Your answer must be an exact copy of the records below, with every picture left out.

====== Data to examine

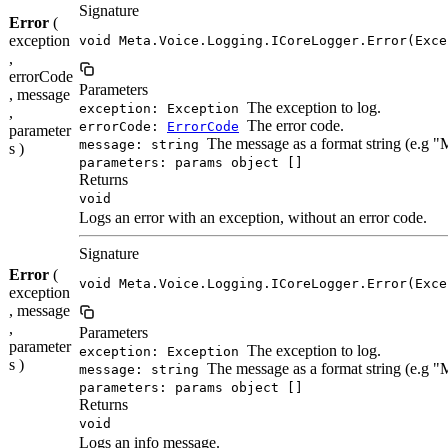
Signature
Error
(
exception
void Meta.Voice.Logging.ICoreLogger.Error(Exce
,
errorCode
Parameters
, message
The exception to log.
exception: Exception
,
The error code.
errorCode:
ErrorCode
parameter
The message as a format string (e.g 
message: string
s )
parameters: params object []
Returns
void
Logs an error with an exception, without an error code.
Signature
Error
(
void Meta.Voice.Logging.ICoreLogger.Error(Exce
exception
, message
,
Parameters
parameter
The exception to log.
exception: Exception
s )
The message as a format string (e.g 
message: string
parameters: params object []
Returns
void
Logs an info message.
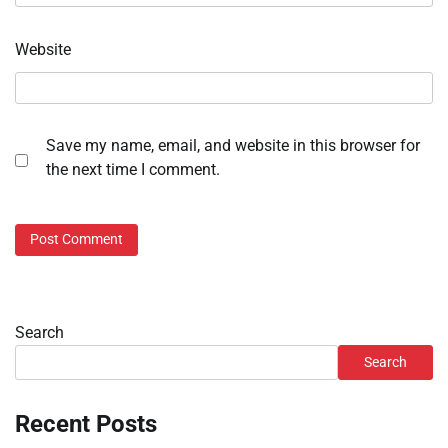
Website
Save my name, email, and website in this browser for
the next time I comment.
Search
Search
Recent Posts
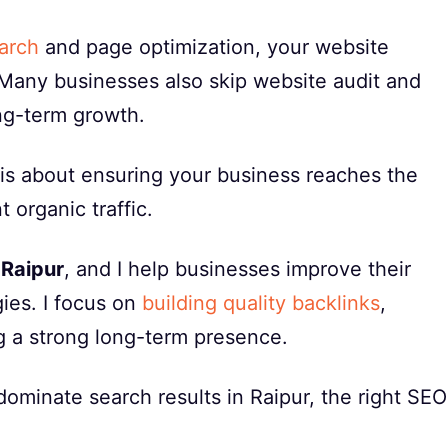
arch
and page optimization, your website
 Many businesses also skip website audit and
ong-term growth.
t is about ensuring your business reaches the
 organic traffic.
 Raipur
, and I help businesses improve their
gies. I focus on
building quality backlinks
,
g a strong long-term presence.
ominate search results in Raipur, the right SEO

============

# Expected answer
Signature
Error
(
exception
void Meta.Voice.Logging.ICoreLogger.Error(Exce
,
errorCode
Parameters
, message
The exception to log.
exception: Exception
,
The error code.
errorCode:
ErrorCode
parameter
The message as a format string (e.g 
message: string
s )
parameters: params object []
Returns
void
Logs an error with an exception, without an error code.
Signature
Error
(
void Meta.Voice.Logging.ICoreLogger.Error(Exce
exception
, message
,
Parameters
parameter
The exception to log.
exception: Exception
s )
The message as a format string (e.g 
message: string
parameters: params object []
Returns
void
Logs an info message.
Website
Save my name, email, and website in this browser for
the next time I comment.
Search
Search
Recent Posts
arch
and page optimization, your website
 Many businesses also skip website audit and
ong-term growth.
t is about ensuring your business reaches the
 organic traffic.
 Raipur
, and I help businesses improve their
gies. I focus on
building quality backlinks
,
g a strong long-term presence.
ominate search results in Raipur, the right SEO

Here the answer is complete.